Десятиминутное выступление было завершено, и Настя, чуть заметно пошатываясь от душевного изнеможения и внезапной тошноты, опустив голову, поплелась на свое место. Села на стул и сквозь навязчивый звон в ушах услышала ободряющее «pas mal» от соседки справа – бодрой французской профессорши лет пятидесяти. Благодарно улыбнулась в ответ, превозмогая головную боль. Какое там «неплохо»?! Полный провал!

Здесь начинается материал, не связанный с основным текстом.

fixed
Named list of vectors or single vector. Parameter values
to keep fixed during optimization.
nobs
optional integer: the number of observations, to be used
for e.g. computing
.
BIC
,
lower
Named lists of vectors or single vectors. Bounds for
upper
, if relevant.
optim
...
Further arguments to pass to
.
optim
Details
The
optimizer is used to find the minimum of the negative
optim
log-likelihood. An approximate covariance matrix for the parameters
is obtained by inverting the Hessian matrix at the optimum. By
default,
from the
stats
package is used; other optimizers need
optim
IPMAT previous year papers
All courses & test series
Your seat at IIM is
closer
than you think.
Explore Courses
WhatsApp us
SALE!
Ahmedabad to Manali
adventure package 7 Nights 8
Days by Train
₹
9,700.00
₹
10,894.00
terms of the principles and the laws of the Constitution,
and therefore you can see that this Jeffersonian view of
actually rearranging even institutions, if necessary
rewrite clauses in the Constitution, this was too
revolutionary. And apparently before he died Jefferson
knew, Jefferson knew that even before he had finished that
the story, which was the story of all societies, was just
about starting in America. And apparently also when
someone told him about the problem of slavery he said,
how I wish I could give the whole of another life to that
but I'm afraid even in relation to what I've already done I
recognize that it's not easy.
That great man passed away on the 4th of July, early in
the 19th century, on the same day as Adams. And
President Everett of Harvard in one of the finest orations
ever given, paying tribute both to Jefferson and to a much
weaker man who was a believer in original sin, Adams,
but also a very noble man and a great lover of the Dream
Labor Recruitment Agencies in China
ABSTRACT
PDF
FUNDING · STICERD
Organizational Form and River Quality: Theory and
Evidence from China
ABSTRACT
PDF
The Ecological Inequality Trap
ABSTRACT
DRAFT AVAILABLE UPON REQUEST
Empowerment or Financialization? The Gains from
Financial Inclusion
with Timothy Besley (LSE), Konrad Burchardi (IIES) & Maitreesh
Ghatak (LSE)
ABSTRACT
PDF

Подходил к концу четвертый день конференции – Настя выступала одной из последних. Все это время в Париже она просидела на жестком стуле конференц-зала или на кровати в крошечной комнатке студенческого общежития. Девушка так слезно просила Марию Степановну, чтобы ее поселили одну, что та не сумела отказать и обратилась к администрации университета с просьбой, которая была удовлетворена. Правда, эта угловая комнатенка была больше похожа на конуру, и ее окно выходило на глухую стену, но Настя осталась довольна. Лишь бы не видеть других людей, не общаться с ними. У нее не было сил говорить или смеяться, она физически не переносила теперь, когда кто-то пытался нарушить ее личное пространство и приблизиться хотя бы на расстояние вытянутой руки. Неважно, по собственной воле или случайно. И не потому, что, как прежде, относилась к людям с пренебрежением, считала их недостойными. Нет. Теперь она до умопомрачения боялась всех вокруг и ненавидела себя. Ее пугал шорох в коридоре, обращенные на нее лица, взгляды. Настя чувствовала себя инфицированной какой-то жуткой болезнью, несовместимой с жизнью: ей казалось, что грязь и омерзение прошлого текут в ее жилах, просвечивают сквозь кожу, что в глазах, как в раскрытой книге, читаются все унизительные сцены, которые ей пришлось пережить. У нее не было ни единого сомнения в том, что каждый, кто хоть раз заглянул в ее лицо, знает (ну, или догадывается) о ее падении, позоре и глупости. Вздрагивая от приветствий знакомых, она едва сдерживалась, чтобы не убежать. А традиционные во Франции поцелуи при встрече вызывали нервную дрожь. Ее тошнило от самой себя, как от переплетенных в единый клубок дождевых червей из ставших постоянными ночных кошмаров.